@monty,
A few observations from my perspective:
- If you truly believe in open sharing of data to leverage university work, then you should switch from Nest to Ecobee. Ecobee offers anonymized user datasets to a curated pool of researchers. I’ve had the pleasure of seeing some of Dr. Chong’s (Cornell) research on the subject of heating and cooling algorithms that has evolved using Ecobee data.
https://www.ecobee.com/wp-content/uploads/2017/01/DYD_Researcher-handbook_R7.pdf
Disclaimer - I gave up on Nest about 3 years ago when they seemingly lost all innovation after the Google acquisition. Ecobee starting offering room sensors then, Google just started. - Read up on MIT and CMU work on REDD and BLUED datasets used for most US university research on electrical disaggregation. Both datasets are straightforward measurements of voltage and current at a 16KHz sample rate, plus ground truth data measurements at either 1 Hz or 1 sample per minute. Even at a 16kHz sample rate (266.67 samples per 60Hz cycle), the researchers do some pre-processing on the data to reduce data size by removing repetitive data, though they offer the raw data as well.

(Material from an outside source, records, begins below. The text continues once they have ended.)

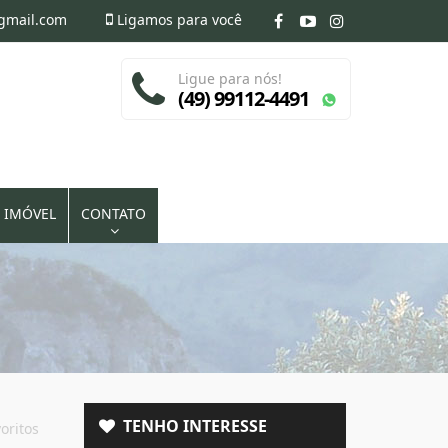
@gmail.com
Ligamos para você
Ligue para nós!
(49) 99112-4491
 IMÓVEL
CONTATO
TENHO INTERESSE
oritos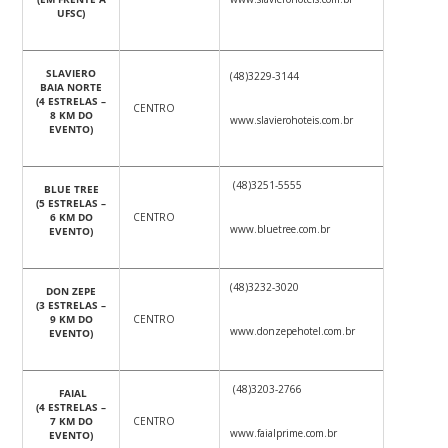
UFSC)
SLAVIERO
(48)3229-3144
BAIA NORTE
(4 ESTRELAS –
CENTRO
8 KM DO
www.slavierohoteis.com.br
EVENTO)
(48)3251-5555
BLUE TREE
(5 ESTRELAS –
6 KM DO
CENTRO
www.bluetree.com.br
EVENTO)
(48)3232-3020
DON ZEPE
(3 ESTRELAS –
9 KM DO
CENTRO
www.donzepehotel.com.br
EVENTO)
(48)3203-2766
FAIAL
(4 ESTRELAS –
7 KM DO
CENTRO
www.faialprime.com.br
EVENTO)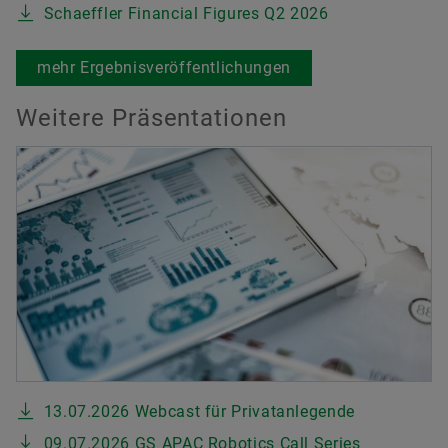
Schaeffler Financial Figures Q2 2026
mehr Ergebnisveröffentlichungen
Weitere Präsentationen
13.07.2026 Webcast für Privatanlegende
09.07.2026 GS APAC Robotics Call Series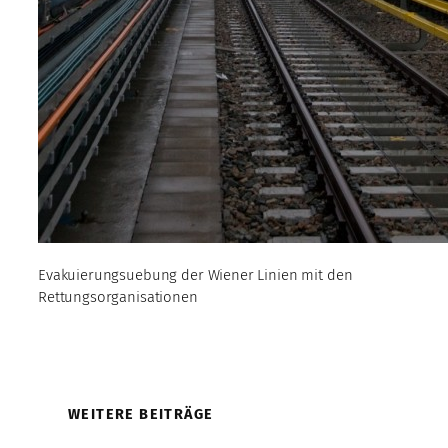
Evakuierungsuebung der Wiener Linien mit den
Rettungsorganisationen
WEITERE BEITRÄGE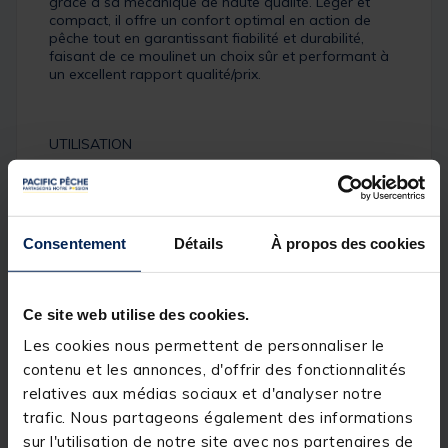
grâce à sa mécanique de haute qualité. Léger et
compact, il offre un confort optimal en action de
pêche tout en garantissant fiabilité et durabilité,
faisant de ce moulinet un choix sûr et performant à
un excellent rapport qualité/prix.
UTILISATION
- Pêche à l’anglaise
- Pêche à la bolognaise
Consentement
Détails
À propos des cookies
- Pêche au feeder léger
- Lancers précis et maîtrisés
Ce site web utilise des cookies.
- Utilisation sur postes exigeants ou longues
sessions
Les cookies nous permettent de personnaliser le
contenu et les annonces, d'offrir des fonctionnalités
relatives aux médias sociaux et d'analyser notre
CARACTÉRISTIQUES
trafic. Nous partageons également des informations
sur l'utilisation de notre site avec nos partenaires de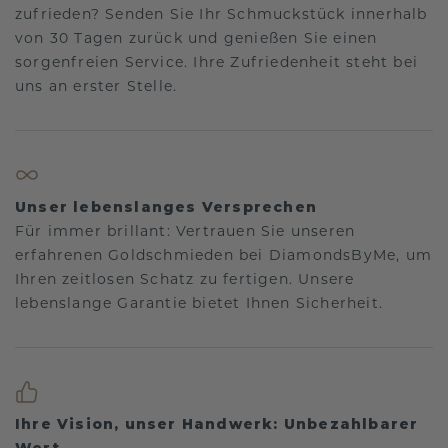
zufrieden? Senden Sie Ihr Schmuckstück innerhalb
von 30 Tagen zurück und genießen Sie einen
sorgenfreien Service. Ihre Zufriedenheit steht bei
uns an erster Stelle.
Unser lebenslanges Versprechen
Für immer brillant: Vertrauen Sie unseren
erfahrenen Goldschmieden bei DiamondsByMe, um
Ihren zeitlosen Schatz zu fertigen. Unsere
lebenslange Garantie bietet Ihnen Sicherheit.
Ihre Vision, unser Handwerk: Unbezahlbarer
Wert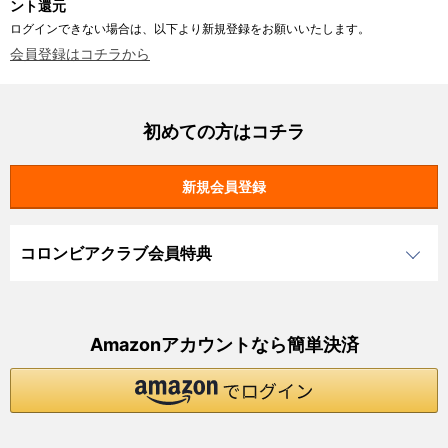
ント還元
ログインできない場合は、以下より新規登録をお願いいたします。
会員登録はコチラから
初めての方はコチラ
コロンビアクラブ会員特典
Amazonアカウントなら簡単決済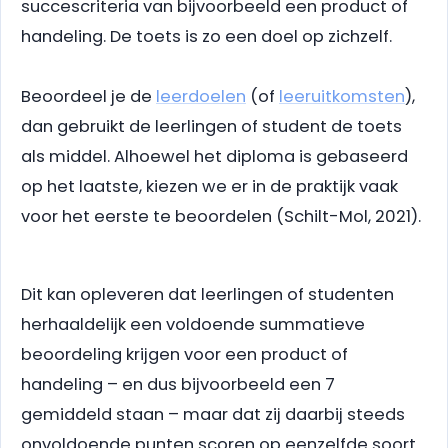
succescriteria van bijvoorbeeld een product of
handeling. De toets is zo een doel op zichzelf.
Beoordeel je de
leerdoelen
(of
leeruitkomsten
),
dan gebruikt de leerlingen of student de toets
als middel. Alhoewel het diploma is gebaseerd
op het laatste, kiezen we er in de praktijk vaak
voor het eerste te beoordelen (Schilt-Mol, 2021).
Dit kan opleveren dat leerlingen of studenten
herhaaldelijk een voldoende summatieve
beoordeling krijgen voor een product of
handeling – en dus bijvoorbeeld een 7
gemiddeld staan – maar dat zij daarbij steeds
onvoldoende punten scoren op eenzelfde soort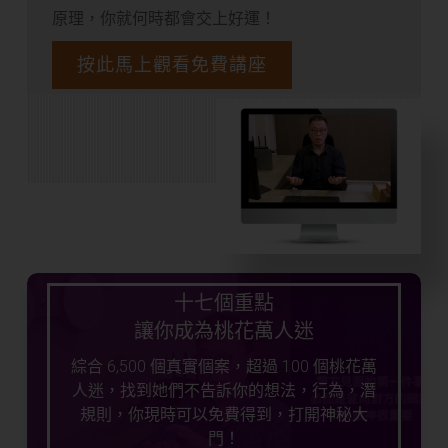
原理，你就何時都會交上好運！
按此馬上觀看免費講座
十七個重點
讓你成為桃花萬人迷
綜合 6,500 個真實個案，超過 100 個桃花萬
人迷，找到她們不告訴你的想法，行為，潛
規則，你現時可以免費得到，打開神秘大
門！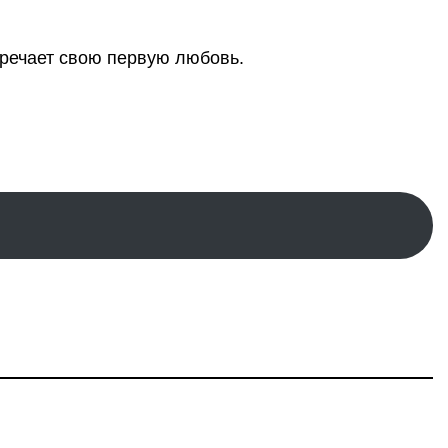
тречает свою первую любовь.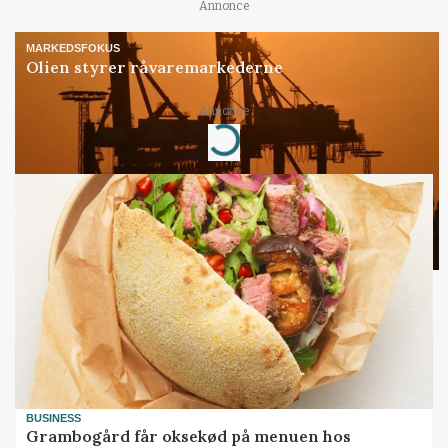
Annonce
MARKEDSFOKUS
Olien styrer råvaremarkederne
Annonce
Loading...
BUSINESS
Grambogård får oksekød på menuen hos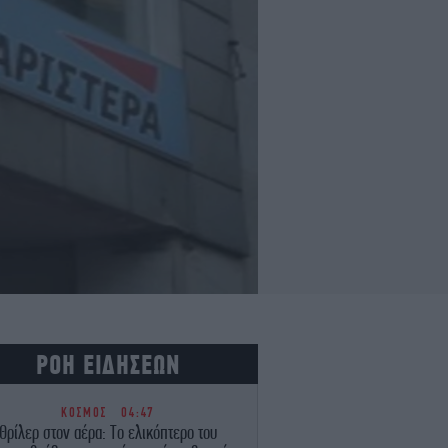
ΡΟΗ ΕΙΔΗΣΕΩΝ
ΚΟΣΜΟΣ
04:47
Θρίλερ στον αέρα: Το ελικόπτερο του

http://redd.csail.mit.edu/readme.txt - Sense is specced at sampling 4M data points per second, or a 1 MHz sample rate (2 voltage samples and 2 current samples). Given that data measurement rate vs the Sense data upload rate several users have metered, the Sense probe is clearly doing lots of pre-processing of the raw current and voltage measurements to extract relevant features and minimize the amount of data uploaded. I’m sure this reduced format and associates processing are part of Sense’s secret sauce. Researchers couldn’t use it without deep explanations of the preprocessing and the format is likely subject to change (firmware update anyone).
- What’s more, is that university bound data sets would likely require ground truth measurements for all of the end devices. Very few researchers would want to initially jump into the game with an gigantic, completely untagged data set. So I don’t think the current Sense dataset is a good match for university sharing.